The Berger Picard’s coat is one of its most notable attributes, setting it apart from other herding breeds. Its weather-resistant double coat is harsh, crisp, and wiry, measuring about 2 to 3 inches (5 to 7.5 cm) in length. This breed’s coat is never curly or woolly, and it lies flat against the body with a slight wave.

The most common coat colors are fawn and brindle, with or without gray underlay. Some dogs may have small white markings on the chest, toes, or tip of the tail, but these markings should be minimal.

Overall, the Berger Picard’s appearance reflects its hardworking nature, resilience, and rustic charm, making it an easily recognizable and endearing breed.

berger picard in a forest
Photo: D Razavi/Getty Images


Let’s talk about the Berger Picard, a breed that’s as quirky as it is charming. Imagine a dog with the wit of your favorite stand-up comedian and the independent spirit of a rock star, topped off with a dash of classic French elegance. That’s the Berger Picard for you.

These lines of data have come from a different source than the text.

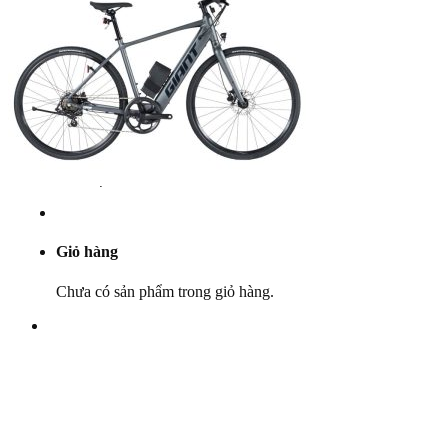
Yên
Cọc yên
Ổ bi
Phụ tùng khác
Khuyến mãi
Dịch vụ
Bảo dưỡng
Góc kỹ thuật
Tin tức
Liên hệ
Giỏ hàng
Chưa có sản phẩm trong giỏ hàng.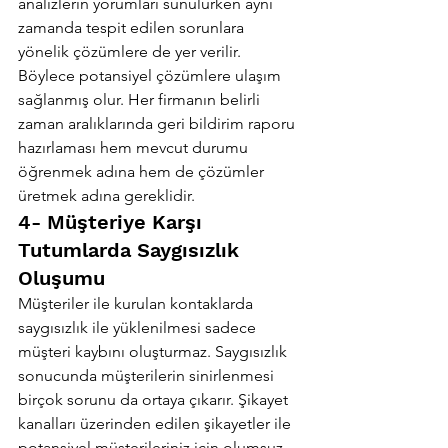
analizlerin yorumları sunulurken aynı 
zamanda tespit edilen sorunlara 
yönelik çözümlere de yer verilir. 
Böylece potansiyel çözümlere ulaşım 
sağlanmış olur. Her firmanın belirli 
zaman aralıklarında geri bildirim raporu 
hazırlaması hem mevcut durumu 
öğrenmek adına hem de çözümler 
üretmek adına gereklidir.
4- Müşteriye Karşı 
Tutumlarda Saygısızlık 
Oluşumu
Müşteriler ile kurulan kontaklarda 
saygısızlık ile yüklenilmesi sadece 
müşteri kaybını oluşturmaz. Saygısızlık 
sonucunda müşterilerin sinirlenmesi 
birçok sorunu da ortaya çıkarır. Şikayet 
kanalları üzerinden edilen şikayetler ile 
potansiyel müşterileriniz için olumsuz 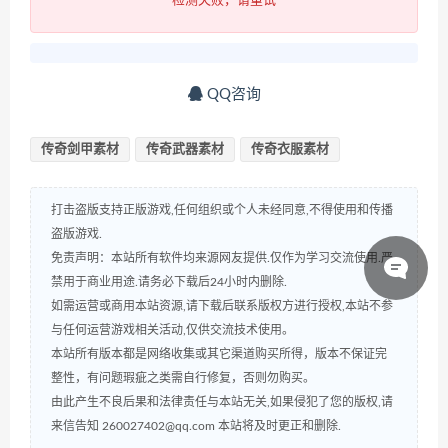
检测失败，请重试
QQ咨询
传奇剑甲素材
传奇武器素材
传奇衣服素材
打击盗版支持正版游戏,任何组织或个人未经同意,不得使用和传播
盗版游戏.
免责声明：本站所有软件均来源网友提供.仅作为学习交流使用.严
禁用于商业用途.请务必下载后24小时内删除.
如需运营或商用本站资源,请下载后联系版权方进行授权,本站不参
与任何运营游戏相关活动,仅供交流技术使用。
本站所有版本都是网络收集或其它渠道购买所得，版本不保证完
整性，有问题瑕疵之类需自行修复，否则勿购买。
由此产生不良后果和法律责任与本站无关,如果侵犯了您的版权,请
来信告知 260027402@qq.com 本站将及时更正和删除.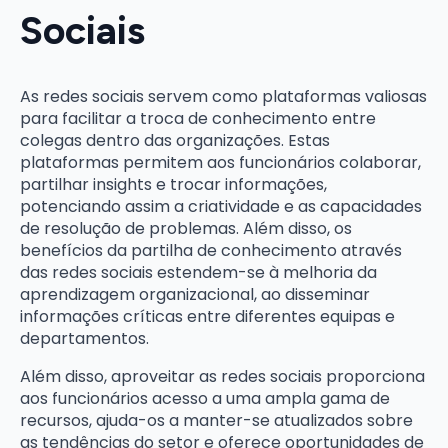
Sociais
As redes sociais servem como plataformas valiosas
para facilitar a troca de conhecimento entre
colegas dentro das organizações. Estas
plataformas permitem aos funcionários colaborar,
partilhar insights e trocar informações,
potenciando assim a criatividade e as capacidades
de resolução de problemas. Além disso, os
benefícios da partilha de conhecimento através
das redes sociais estendem-se à melhoria da
aprendizagem organizacional, ao disseminar
informações críticas entre diferentes equipas e
departamentos.
Além disso, aproveitar as redes sociais proporciona
aos funcionários acesso a uma ampla gama de
recursos, ajuda-os a manter-se atualizados sobre
as tendências do setor e oferece oportunidades de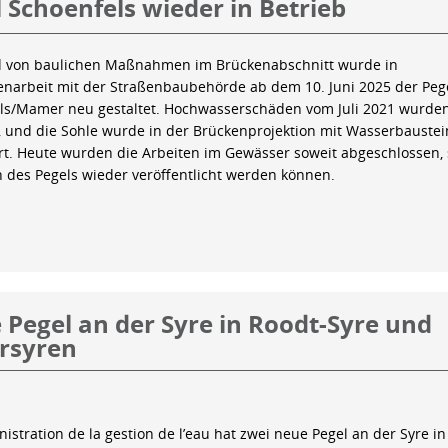
 Schoenfels wieder in Betrieb
 von baulichen Maßnahmen im Brückenabschnitt wurde in
arbeit mit der Straßenbaubehörde ab dem 10. Juni 2025 der Peg
ls/Mamer neu gestaltet. Hochwasserschäden vom Juli 2021 wurde
 und die Sohle wurde in der Brückenprojektion mit Wasserbauste
iert. Heute wurden die Arbeiten im Gewässer soweit abgeschlossen,
n des Pegels wieder veröffentlicht werden können.
Pegel an der Syre in Roodt-Syre und
rsyren
istration de la gestion de l’eau hat zwei neue Pegel an der Syre in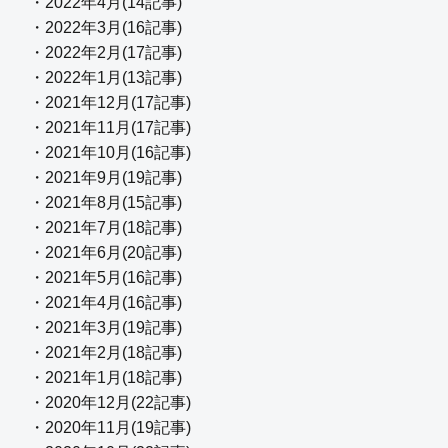
・2022年4月(14記事)
・2022年3月(16記事)
・2022年2月(17記事)
・2022年1月(13記事)
・2021年12月(17記事)
・2021年11月(17記事)
・2021年10月(16記事)
・2021年9月(19記事)
・2021年8月(15記事)
・2021年7月(18記事)
・2021年6月(20記事)
・2021年5月(16記事)
・2021年4月(16記事)
・2021年3月(19記事)
・2021年2月(18記事)
・2021年1月(18記事)
・2020年12月(22記事)
・2020年11月(19記事)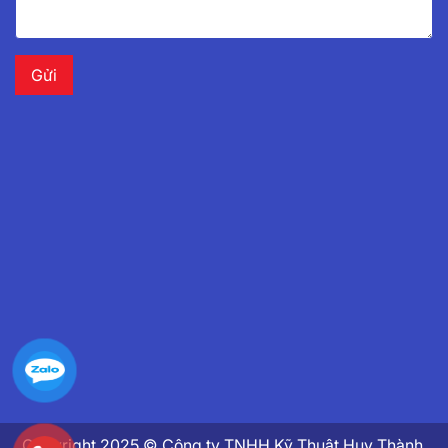
Copyright 2025 © Công ty TNHH Kỹ Thuật Huy Thành.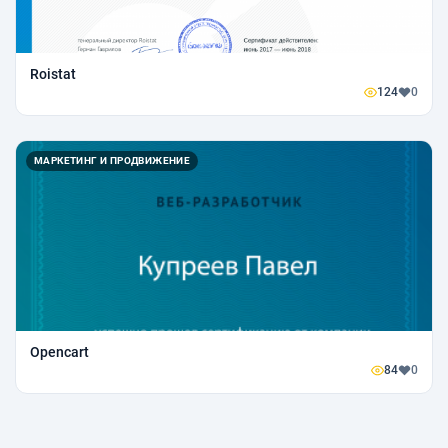
Roistat
124
0
МАРКЕТИНГ И ПРОДВИЖЕНИЕ
Opencart
84
0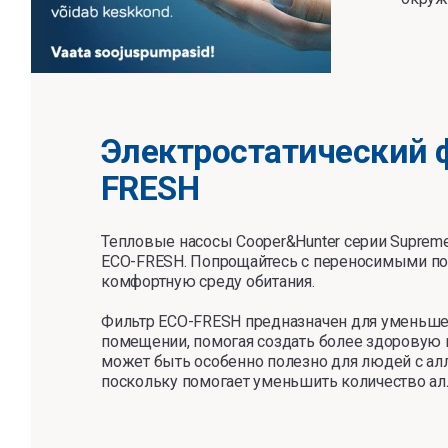
Электростатический ф
FRESH
Тепловые насосы Cooper&Hunter серии Supre
ECO-FRESH. Попрощайтесь с переносимыми по 
комфортную среду обитания.
Фильтр ECO-FRESH предназначен для уменьшен
помещении, помогая создать более здоровую 
может быть особенно полезно для людей с ал
поскольку помогает уменьшить количество алл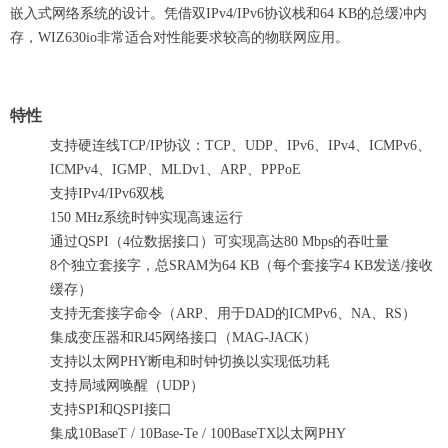
嵌入式网络系统的设计。凭借双IPv4/IPv6协议栈和64 KB的总缓冲内
存，WIZ630io非常适合对性能要求较高的物联网应用。
特性
支持硬连线TCP/IP协议：TCP、UDP、IPv6、IPv4、ICMPv6、
ICMPv4、IGMP、MLDv1、ARP、PPPoE
支持IPv4/IPv6双栈
150 MHz系统时钟实现高速运行
通过QSPI（4位数据接口）可实现高达80 Mbps的吞吐量
8个独立套接字，总SRAM为64 KB（每个套接字4 KB发送/接收
缓存）
支持无套接字命令（ARP、用于DAD的ICMPv6、NA、RS）
集成变压器和RJ45网络接口（MAG-JACK）
支持以太网PHY断电和时钟切换以实现低功耗
支持局域网唤醒（UDP）
支持SPI和QSPI接口
集成10BaseT / 10Base-Te / 100BaseTX以太网PHY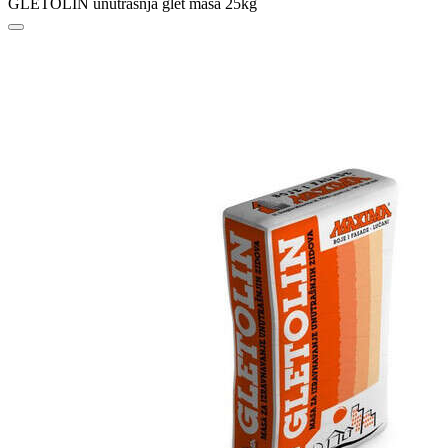
GLETOLIN unutrašnja glet masa 25kg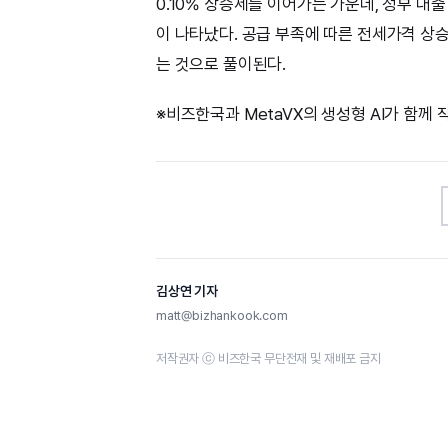
0.10% 상승세를 이어가는 가운데, 정부 대
이 나타났다. 공급 부족에 따른 전세가격 상
는 것으로 풀이된다.
※비즈한국과 MetaVX의 생성형 AI가 함께
김상연 기자
matt@bizhankook.com
저작권자 ⓒ 비즈한국 무단전재 및 재배포 금지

These dogs are like a whirlwind of energy, always ready to embark on a new adventure. They’re the life of the party, the ones who bring infectious enthusiasm into any room they step into. But they’re not all about fun and games. They have a sharp intellect that shines through in everything they do. Berger Picards are the type who would probably learn to open doors or gates just for the fun of it!

Even though they’re full of life and spirit, Berger Picards also have a calm and steady side. They’re not easily thrown off by changes in their environment. They take everything in stride, like that chilled-out friend who always seems to keep their cool no matter what.

While they’re known for their independence, Berger Picards are also incredibly loyal. They form deep bonds with their families and are always there to protect their loved ones. They might come across as a bit aloof with strangers at first, but once they get to know you, they’re all warmth and friendliness.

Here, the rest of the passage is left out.